Microsatellite Diversity Flanking Wild-Type dhps Alleles

Polymorphism at codon 436 is generally considered to be the ancestral state, and the high levels of diversity measured at the microsatellite loci flanking the SAK and AAK alleles when all geographical populations were compared was consistent with the ancestral sensitive state. There was, however, some evidence of weak selection acting upon the AAK allele when parasites from individual geographical sites are examined separately. One flanking haplotype was found at relatively high frequency among the samples with the AAK allele at dhps (this lineage is defined as type H73 in Table S2) in Cameroon (Yaounde n = 9, Mutengene n = 3), Gabon (n = 5), and Nigeria (n = 2), indicating a recently selected expansion of this allele in that region. We infer that selection was attributable to the mutation at codon 436. We tested for additional mutations at codons 581 and 613 in these samples and none were found, but we cannot entirely exclude the possibility that other linked adaptations [41] might be involved.

If the 436A mutation consistently confers a selective advantage, we would predict that the reduction of diversity around AAK would be detectable in other geographic regions.
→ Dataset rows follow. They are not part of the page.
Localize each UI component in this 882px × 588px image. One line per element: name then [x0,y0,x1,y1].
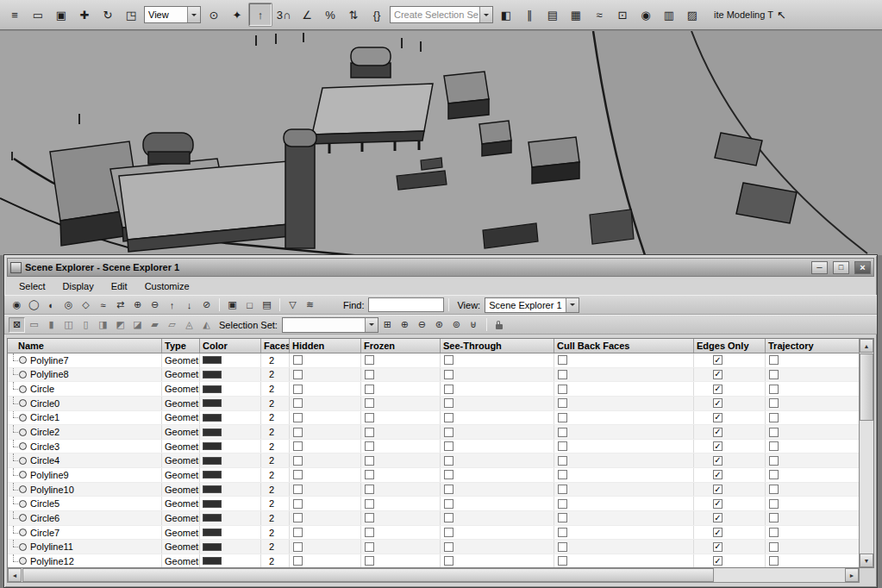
table-row[interactable]: Polyline7 Geometry 2 [8,353,859,368]
see-through-checkbox[interactable] [444,441,454,451]
select-children-button[interactable]: ↓ [181,297,197,313]
see-through-checkbox[interactable] [444,398,454,408]
cull-back-faces-checkbox[interactable] [558,513,567,522]
trajectory-checkbox[interactable] [769,385,779,394]
trajectory-checkbox[interactable] [769,470,779,479]
rectangular-selection-region-button[interactable]: ▭ [27,3,49,26]
see-through-checkbox[interactable] [444,556,454,566]
scroll-down-button[interactable]: ▼ [860,554,873,567]
render-setup-button[interactable]: ▥ [658,3,680,26]
cull-back-faces-checkbox[interactable] [558,385,567,394]
see-through-checkbox[interactable] [444,499,454,509]
select-set-members-button[interactable]: ⊛ [431,317,447,333]
column-header-faces[interactable]: Faces [261,339,290,353]
edges-only-checkbox[interactable] [713,485,722,494]
select-and-rotate-button[interactable]: ↻ [97,3,119,26]
hidden-checkbox[interactable] [293,470,303,479]
frozen-checkbox[interactable] [365,385,374,394]
spinner-snap-toggle-button[interactable]: ⇅ [342,3,365,26]
snaps-toggle-button[interactable]: 3∩ [272,3,295,26]
object-color-swatch[interactable] [203,371,222,378]
edit-color-toggle-button[interactable]: ▮ [43,317,59,333]
table-row[interactable]: Circle6 Geometry 2 [8,511,859,526]
edges-only-checkbox[interactable] [713,556,722,566]
dropdown-arrow-icon[interactable] [365,318,378,332]
find-input[interactable] [368,297,444,312]
column-header-edges-only[interactable]: Edges Only [694,339,766,353]
object-color-swatch[interactable] [203,428,222,436]
hidden-checkbox[interactable] [293,413,303,422]
object-color-swatch[interactable] [203,500,222,508]
menu-customize[interactable]: Customize [137,279,197,293]
reference-coordinate-system-dropdown[interactable]: View [144,6,201,23]
column-header-hidden[interactable]: Hidden [290,339,361,353]
object-color-swatch[interactable] [203,399,222,407]
see-through-checkbox[interactable] [444,513,454,522]
detail-view-toggle-button[interactable]: ▤ [259,297,275,313]
edit-frozen-toggle-button[interactable]: ▯ [78,317,94,333]
see-through-checkbox[interactable] [444,470,454,479]
select-and-scale-button[interactable]: ◳ [120,3,142,26]
see-through-checkbox[interactable] [444,385,454,394]
table-row[interactable]: Circle2 Geometry 2 [8,425,859,440]
cull-back-faces-checkbox[interactable] [558,542,567,552]
column-header-trajectory[interactable]: Trajectory [766,339,859,353]
vertical-scroll-track[interactable] [860,353,873,554]
trajectory-checkbox[interactable] [769,485,779,494]
select-all-button[interactable]: ◉ [9,297,25,313]
sync-selection-button[interactable]: ⇄ [112,297,128,313]
edges-only-checkbox[interactable] [713,470,722,479]
select-instances-button[interactable]: ◎ [60,297,77,313]
named-selection-sets-dropdown[interactable]: Create Selection Se [390,6,493,23]
select-influences-button[interactable]: ≈ [95,297,111,313]
edit-edges-toggle-button[interactable]: ▰ [147,317,163,333]
edges-only-checkbox[interactable] [713,528,722,537]
lock-icon[interactable] [491,317,508,333]
frozen-checkbox[interactable] [365,485,374,494]
frozen-checkbox[interactable] [365,370,374,379]
column-header-cull-back-faces[interactable]: Cull Back Faces [554,339,694,353]
edges-only-checkbox[interactable] [713,385,722,394]
table-row[interactable]: Circle3 Geometry 2 [8,440,859,454]
layer-manager-button[interactable]: ▤ [541,3,564,26]
cull-back-faces-checkbox[interactable] [558,556,567,566]
object-color-swatch[interactable] [203,356,222,364]
edges-only-checkbox[interactable] [713,456,722,466]
cull-back-faces-checkbox[interactable] [558,413,567,422]
scroll-right-button[interactable]: ► [845,568,859,582]
list-view-toggle-button[interactable]: ▣ [224,297,241,313]
see-through-checkbox[interactable] [444,485,454,494]
object-color-swatch[interactable] [203,471,222,479]
cull-back-faces-checkbox[interactable] [558,456,567,466]
frozen-checkbox[interactable] [365,428,374,437]
select-none-button[interactable]: ◯ [26,297,42,313]
edit-name-toggle-button[interactable]: ▭ [26,317,42,333]
cull-back-faces-checkbox[interactable] [558,485,567,494]
object-color-swatch[interactable] [203,457,222,465]
table-row[interactable]: Polyline8 Geometry 2 [8,368,859,383]
add-to-selection-set-button[interactable]: ⊕ [397,317,413,333]
see-through-checkbox[interactable] [444,370,454,379]
keyboard-shortcut-override-button[interactable]: ↑ [249,3,272,26]
explorer-view-dropdown[interactable]: Scene Explorer 1 [485,297,579,313]
horizontal-scroll-thumb[interactable] [22,568,714,582]
frozen-checkbox[interactable] [365,398,374,408]
edges-only-checkbox[interactable] [713,441,722,451]
frozen-checkbox[interactable] [365,470,374,479]
dropdown-arrow-icon[interactable] [566,298,579,312]
table-row[interactable]: Circle5 Geometry 2 [8,497,859,511]
vertical-scrollbar[interactable]: ▲ ▼ [859,339,873,567]
table-row[interactable]: Polyline12 Geometry 2 [8,554,859,567]
selection-set-dropdown[interactable] [282,317,378,333]
configure-filter-button[interactable]: ≋ [302,297,318,313]
subtract-from-selection-set-button[interactable]: ⊖ [414,317,430,333]
see-through-checkbox[interactable] [444,456,454,466]
horizontal-scrollbar[interactable]: ◄ ► [7,568,860,583]
hidden-checkbox[interactable] [293,385,303,394]
trajectory-checkbox[interactable] [769,413,779,422]
frozen-checkbox[interactable] [365,528,374,537]
cull-back-faces-checkbox[interactable] [558,528,567,537]
hidden-checkbox[interactable] [293,398,303,408]
highlight-selection-set-button[interactable]: ⊚ [448,317,465,333]
select-and-manipulate-button[interactable]: ✦ [226,3,248,26]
To test this prediction we compared the diversity in the 0.8 kb microsatellite locus linked to the SAK and AAK alleles in each region. The northeast Africa region was excluded from this analysis because AAK and SAK alleles were very rare in the Ethiopia and Sudan samples. Table 2 shows a significant loss of heterozygosity at the 0.8 kb locus among AAK alleles relative to SAK alleles in all regions except the southeast. The margin of difference was greatest in Cameroon and in southwest Africa (p-values are shown in Table 2).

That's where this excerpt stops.